All smiles. Before wasp attack.

View of Langde from uptop

The Village Square and Miao museum

That afternoon at 4:30pm we gathered at the entrance of the village were the buggies had dropped us off. It was local wine tasting time! Drinking corn wine is a big part of Miao culture. There were a long line of Miao women dressed in traditional garb each carrying a horn or bowl full of wine. You were meant to take a sip from each of them as you made your way up into the village. It was an intense bar-hopping of sorts. We did a couple of stops and then hung back to take in the sight instead.

Armed with corn wine

Glorious details in their clothing and accessories

Looking drab next to this lady and her awesome outfit. Damn you, Uniqlo!

Drink up!

We followed the crowds and ended up at the main square where we watched a traditional Miao show. The ladies were dressed to the nines with their headdresses and accessories, dancing and singing and force-feeding the first row of guests more wine. The men played flutes, some so long they went up maybe 2 metres towards the sky. They created a low hum which was interestingly beautiful and hypnotic. Perhaps the wine also had something to do with it. Although this show took place twice a day for tourists, you'd never have known looking at the faces and expressions of the performers. They were smiling so sincerely and were really committed to giving a great performance. I was touched by this.

The Singing Seniors

The Flute Fellas

After dinner, it was another show with bonfire. This show was to be a reenactment of a Miao wedding and as I was the only female in the group I "volunteered" for the role. And Arthur, the groom. I got whisked away and dressed up in a room by my new Miao sisters. I was thrilled to have this great photo opportunity! According to the culture, Arthur had to "steal" me away in the thick of the night. I had to climb onto his back through a window, but not before he downed 3 more cups of wine. He also had to run 3 rounds around the bonfire on this pebble path, barefoot! The Miao also want their men to realise it's not easy to find a good wife and that they need to work hard to keep her happy. Ok I might have made up that last bit.

Our Miao Wedding

All Miao-ed up

By this time, everyone was a little happy-tipsy, but the night was not over. We had a self-introduction and discussion session with the organisers. We went round the table and introduced ourselves, what we did and so on. Naturally this dragged on much longer than we had hoped and towards the end we were all losing focus and were visibly relieved when we could call it a night almost 3 hours later.

Day 4

The next morning I woke up excited as we were going to attend a local batik workshop in the village. The process involved drawing patterns on the cloth with wax and then dyeing it in natural dye, then boiling to remove the wax. The tools used to draw were these little pencil-like things with a triangular tip which you dip in very hot wax. It was so difficult to control the flow of wax, i really marveled at how they could achieve such clean lines and intricate patterns. In any case, I was grateful for the experience. The rest of the day was free time again, we decided to explore some other nearby villages and had a bit of a trek around. In the evening after dinner, we gathered to have another session where we could share our overall feelings from the trip, and more importantly to share any ideas we had for future artistic collaborations. Between everyone's contributions and having to translate between many languages, the session dragged on once again but it was a nice conclusion to the trip.

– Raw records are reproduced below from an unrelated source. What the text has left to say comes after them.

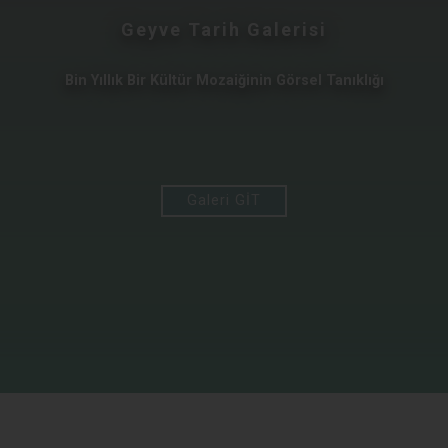
Geyve Tarih Galerisi
Bin Yıllık Bir Kültür Mozaiğinin Görsel Tanıklığı
Galeri GİT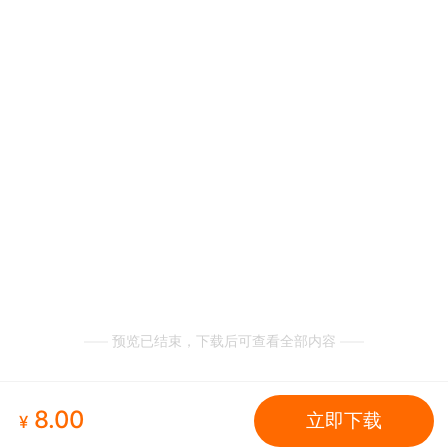
预览已结束，下载后可查看全部内容
8.00
立即下载
¥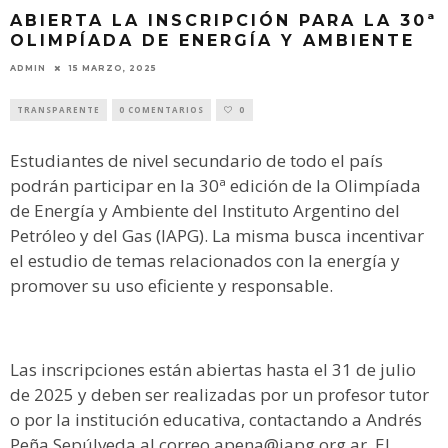
ABIERTA LA INSCRIPCIÓN PARA LA 30ª
OLIMPÍADA DE ENERGÍA Y AMBIENTE
ADMIN
15 MARZO, 2025
TRANSPARENTE
0 COMENTARIOS
0
Estudiantes de nivel secundario de todo el país
podrán participar en la 30ª edición de la Olimpíada
de Energía y Ambiente del Instituto Argentino del
Petróleo y del Gas (IAPG). La misma busca incentivar
el estudio de temas relacionados con la energía y
promover su uso eficiente y responsable.
Las inscripciones están abiertas hasta el 31 de julio
de 2025 y deben ser realizadas por un profesor tutor
o por la institución educativa, contactando a Andrés
Peña Sepúlveda al correo apena@iapg.org.ar. El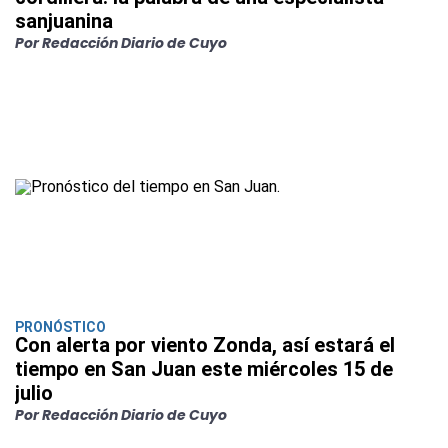
sanjuanina
Por Redacción Diario de Cuyo
PRONÓSTICO
Con alerta por viento Zonda, así estará el
tiempo en San Juan este miércoles 15 de
julio
Por Redacción Diario de Cuyo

Learning about the dyeing process

Giving it a go

Arthur's Wired People Masterpiece

My batik attempt.

The next morning we caught a train back to Kunming from the closest town Kaili. It was a great couple of days, we made lots of new friends and learnt a lot about the Miao minority. Most importantly we made some good connections and perhaps one day we will return to Langde to create and exhibit our creative works. During our journey home, we felt very lucky to have had this experience and were filled with feelings of optimism, opportunity and motivation.

Bye bye Guiyang! Heading back to Dali on the high speed train.